Setting a New Agenda

At about this time last year the Cape Cod Times, our respected daily counterpart across the Sound, laid out an ambitious editorial agenda for the year ahead. It was well-written and thoughtful and the very idea of such a thing was at once impressive and daunting.

Of course most people believe that every newspaper has a well-planned editorial agenda. It’s hidden there, in the headlines, the order of letters to the editor, the choice of stories for the front page. It’s hidden in the omissions and errors too — why didn’t that news item get into the paper? It must have been because it didn’t fit with the newspaper’s editorial agenda.

But here is the blunt truth — at a community newspaper an editorial agenda is something that comes together very much like the newspaper itself — in bits and pieces, throughout the week, choreographed and revised, again and again, written and edited, again and again until finally it is time for the last pages to go to press. What did we miss? What did we forget? It is always something.

And rather than being plotted out like some beautiful, well-ordered garden of thoughts, editorial ideas surface during found moments of discussion tucked in and around the business of gathering, writing and editing the news.

So where lies the agenda for the Gazette?

It lies in the high school and grammar school honor rolls which are published every quarter.

It lies in the coverage of the devastating July Fourth fire when the newspaper’s reporters and photographers worked around the clock at the height of the summer season on a weekend to record the Main street blaze and its impact on the town and people of the Island.

It lies in the town social columns, the calendar of events and birth announcements that are published every week.

It lies in the story of a wild turkey that terrorized a Chilmark neighborhood, and in the reflections on 150 years of history at the courthouse and at Alley’s General Store, and 50 years at the Polly Hill Arboretum.

It lies in documenting the careful, old-fashioned repairs to the Flying Horses carousel and in following dynamic plans at cultural institutions such as the Martha’s Vineyard Museum.

It lies in complete reports from our town meetings and elections — covering the future of the Home Port or the availability of beer and wine in Tisbury.

It lies in the obituary for the bluesman Maynard Silva which was published on the front page in July of this year. And for the Very Rev. Dean Sayre, who died in October, and for David Flanders who died on Thanksgiving Day.

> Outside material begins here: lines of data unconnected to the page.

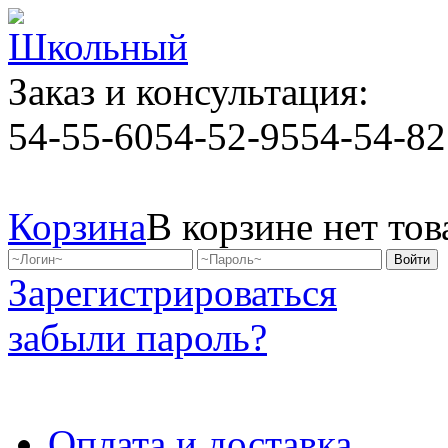
Заказ и консультация:
54-55-60
54-52-95
54-54-82
Корзина
В корзине нет тов
Зарегистрироваться
забыли пароль?
Оплата и доставка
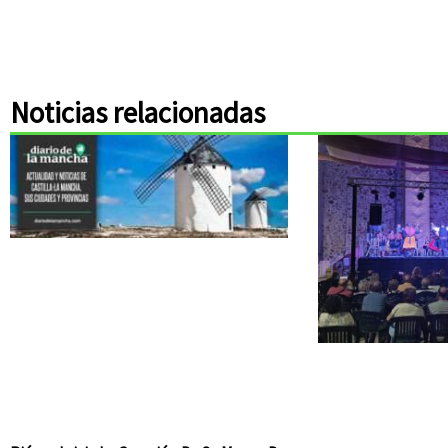
Noticias relacionadas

Because the agenda of a great community newspaper is simply the community itself. And a community like the Vineyard has many agendas.

We can’t get there to cover them all.

But we try.

We don’t always get it right and we know it.

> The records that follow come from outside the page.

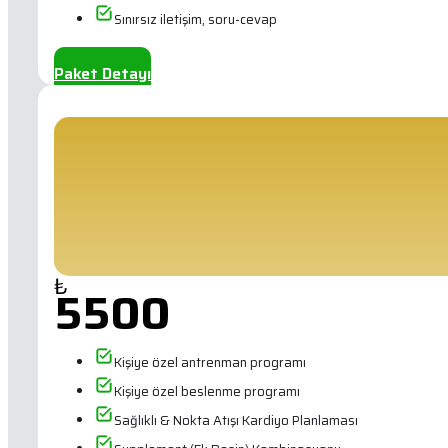
Sınırsız iletişim, soru-cevap
Paket Detayı
₺
5500
Kişiye özel antrenman programı
Kişiye özel beslenme programı
Sağlıklı & Nokta Atışı Kardiyo Planlaması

But it’s fun and rewarding to keep trying, week after week.

And as for editorial agendas, there are always new ones to set.

This year we’ve got the economy on our mind, of course, and we want to carefully watch and analyze the Island real estate market, a key underpinning of the economy here. We want to know more about the affordable housing groups and how they work; there are so many of them and it can be very confusing to the public. We are concerned to hear that homelessness is surfacing on the Vineyard and we want to report more on any developments there. We are concerned about the Lyme disease epidemic and about the apparently unchecked public health problems of addiction and depression. We are interested in sustainable fishing and farming, and in the never-ending task of manning the barricades of environmental protection. We are interested in small businesses and what makes the successful ones tick. We want to keep sitting on porches and in living rooms and having new conversations with people who live on the Vineyard, summer and year-round, highly accomplished and home-spun. We want to ask them questions about their lives and hear what they think, about the world, about the Island.

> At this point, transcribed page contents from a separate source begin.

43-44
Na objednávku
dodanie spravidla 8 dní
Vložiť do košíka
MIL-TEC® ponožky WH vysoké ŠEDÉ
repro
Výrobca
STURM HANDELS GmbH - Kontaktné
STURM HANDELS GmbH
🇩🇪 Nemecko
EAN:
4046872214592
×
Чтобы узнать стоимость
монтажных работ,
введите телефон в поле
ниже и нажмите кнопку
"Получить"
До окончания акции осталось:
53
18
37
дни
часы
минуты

We want to hear what you think about what we do, and should be doing, in reader feedbacks on our Web site, mvgazette.com, and on our letters to the editor page. Our editorial agenda is broadly drawn and open to all ideas and suggestions.

And as the year turns from 2008 to 2009, we’ve also got neighborhoods on our mind — in particular the preservation of neighborhoods. On Chappaquiddick there is an open space fund, founded by a group of neighbors — not wealthy people but people with a sense of place and a determination to raise money to help preserve open space. It has worked and is a wonderful model for other neighborhoods to try. And yet no one has. Why?

Saving Island neighborhoods may in the end be the key to that thing we toast every year at midnight as the first day of January begins — health and happiness.

And certainly that is a worthwhile editorial agenda to pursue.